You might get some use out of standard deviation here, which basically measures how concentrated the data points are. You can define an outlier as anything more than 1 standard deviation (or whatever other number suits you) from the average, throw them out, and calculate a new average that doesn't include them.
Here's a pretty naive implementation that you could fix up for your own needs. I purposely kept it pretty verbose. It's based on the five-number-summary often used to figure these things out.
function get_median($arr) {
sort($arr);
$c = count($arr) - 1;
if ($c%2) {
$b = round($c/2);
$a = $b-1;
return ($arr[$b] + $arr[$a]) / 2 ;
} else {
return $arr[($c/2)];
}
}
function get_five_number_summary($arr) {
sort($arr);
$c = count($arr) - 1;
$fns = array();
if ($c%2) {
$b = round($c/2);
$a = $b-1;
$lower_quartile = array_slice($arr, 1, $a-1);
$upper_quartile = array_slice($arr, $b+1, count($lower_quartile));
$fns = array($arr[0], get_median($lower_quartile), get_median($arr), get_median($upper_quartile), $arr[$c-1]);
return $fns;
}
else {
$b = round($c/2);
$a = $b-1;
$lower_quartile = array_slice($arr, 1, $a);
$upper_quartile = array_slice($arr, $b+1, count($lower_quartile));
$fns = array($arr[0], get_median($lower_quartile), get_median($arr), get_median($upper_quartile), $arr[$c-1]);
return $fns;
}
}
function find_outliers($arr) {
$fns = get_five_number_summary($arr);
$interquartile_range = $fns[3] - $fns[1];
$low = $fns[1] - $interquartile_range;
$high = $fns[3] + $interquartile_range;
foreach ($arr as $v) {
if ($v > $high || $v < $low)
echo "$v is an outlier<br>";
}
}
//$numbers = array( 19,20,21,21,22,30,60 ); // 60 is an outlier
$numbers = array( 1,230,239,331,340,800); // 1 is an outlier, 800 is an outlier
find_outliers($numbers);
Note that this method, albeit much simpler to implement than standard deviation, will not find the two 60 outliers in your example, but it works pretty well. Use the code for whatever, hopefully it's useful!

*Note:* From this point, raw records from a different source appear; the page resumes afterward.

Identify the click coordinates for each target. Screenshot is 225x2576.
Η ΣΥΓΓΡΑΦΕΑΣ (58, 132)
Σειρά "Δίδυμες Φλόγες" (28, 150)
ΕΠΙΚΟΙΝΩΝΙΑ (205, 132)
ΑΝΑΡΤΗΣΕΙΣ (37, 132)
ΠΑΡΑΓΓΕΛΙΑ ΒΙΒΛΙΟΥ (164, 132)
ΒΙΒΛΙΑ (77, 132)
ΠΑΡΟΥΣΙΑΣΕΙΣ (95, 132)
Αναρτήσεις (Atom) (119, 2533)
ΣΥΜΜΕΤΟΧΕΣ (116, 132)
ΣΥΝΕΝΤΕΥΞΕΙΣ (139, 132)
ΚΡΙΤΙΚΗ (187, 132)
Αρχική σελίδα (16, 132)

To see how the algorithm works and how I implemented it, go to: http://www.mathwords.com/o/outlier.htm
This, of course, doesn't calculate the final average, but it's kind of trivial after you run find_outliers() :P
Why don't you use the median? It's not 30, it's 21.5.
You could put the values into an array, sort the array, and then find the median, which is usually a better number than the average anyway because it discounts outliers automatically, giving them no more weight than any other number.

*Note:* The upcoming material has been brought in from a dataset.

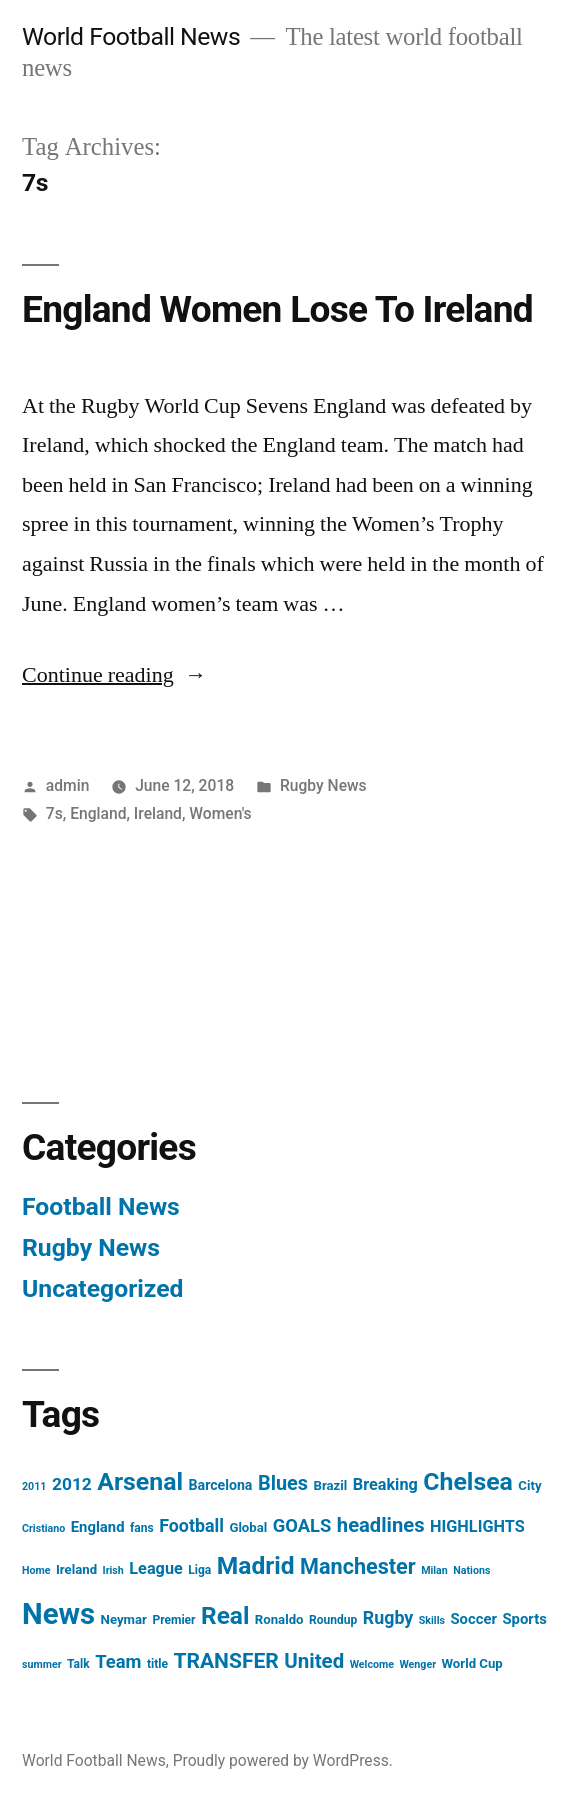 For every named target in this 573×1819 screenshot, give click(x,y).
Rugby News (323, 785)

You might sort your numbers, choose your preferred subrange (e.g., the middle 90%), and take the mean of that.
There is no one true answer to your question, because there are always going to be distributions that will give you a funny answer (e.g., consider a biased bi-modal distribution). This is why may statistics are often presented using box-and-whisker diagrams showing mean, median, quartiles, and outliers.